Le renard argenté de la dictature et de la démocratie

MOSCOU – Tout au long de ses années au pouvoir, Edouard Chevardnadze était surnommé le « renard argenté », un homme qui semblait glisser sans effort du rôle de chef de file de la Géorgie soviétique à celui de membre du Politburo du Kremlin, puis à celui de ministre des Affaires étrangères réformiste de Mikhaïl Gorbatchev, avant de réapparaître comme président post-soviétique pro-occidental de la Géorgie, ironiquement opposé à Gorbatchev. Il se considérait comme le héros qui a libéré la Géorgie de la férule de la Russie. Il était également l'un des politiciens les plus corrompus que son pays ait jamais connu.
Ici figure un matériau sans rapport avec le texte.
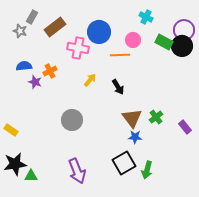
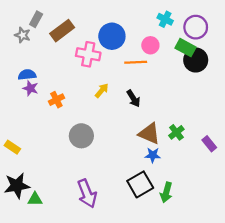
purple circle: (184, 30) -> (196, 27), moved
black circle: (182, 46) -> (196, 60), moved
orange cross: (50, 71) -> (56, 100), moved
purple star: (35, 82) -> (30, 88), moved
brown triangle: (132, 118) -> (149, 134), turned -30

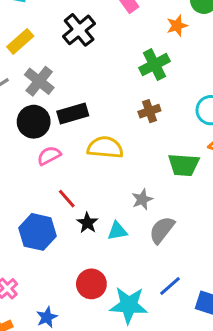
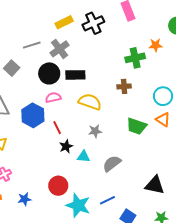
orange star: (177, 26) -> (156, 45), moved
yellow rectangle: (20, 41) -> (64, 22), moved
gray star: (142, 199) -> (95, 131), moved
blue hexagon: (38, 232) -> (33, 115), moved

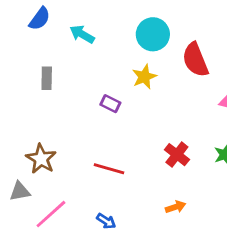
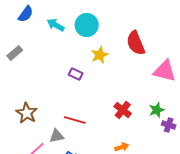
cyan circle: (153, 34) -> (87, 25), moved
gray rectangle: (47, 78) -> (15, 53), moved, turned 49
gray triangle: (20, 191) -> (57, 136), moved

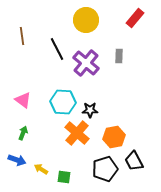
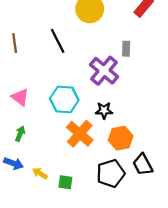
brown line: (22, 36) -> (15, 43), moved
purple cross: (86, 63) -> (104, 71), moved
black star: (90, 110) -> (104, 110), moved

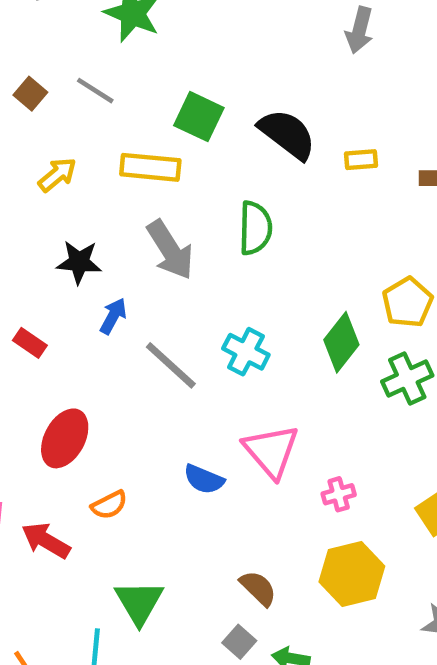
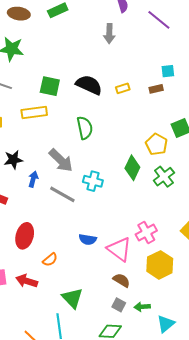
gray arrow: (170, 250) -> (61, 160), moved
pink triangle: (271, 451) -> (119, 249), moved
pink cross: (339, 494) -> (146, 232), size x1.5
À la fin de sa vie, Chevardnadze était devenu un paria politique en Géorgie, en Occident et en Russie, où il était considéré comme un architecte de la dissolution de l'Union soviétique. Pourtant, même s'il a été largement oublié après la Révolution des Roses de 2003 quand il a été renversé par son ancien protégé Mikhaïl Saakashvili, sa ruse et son habileté à manipuler les forces politiques lui ont encore permis de gérer son héritage à son avantage.

Saakachvili, résolument pro-américain, a lancé des réformes économiques efficaces et un assaut tous azimuts sur la corruption de la police, même si lui aussi a finalement été accusé de corruption passive et de se livrer à des impulsions autocratiques. Arrivé au pouvoir à la révolte qui a renversé un Chevardnadze corrompu, il a eu recours aux mêmes techniques de style soviétique : intimider et discréditer les opposants, disperser les dissidents par la force, pour garder ses adversaires à distance.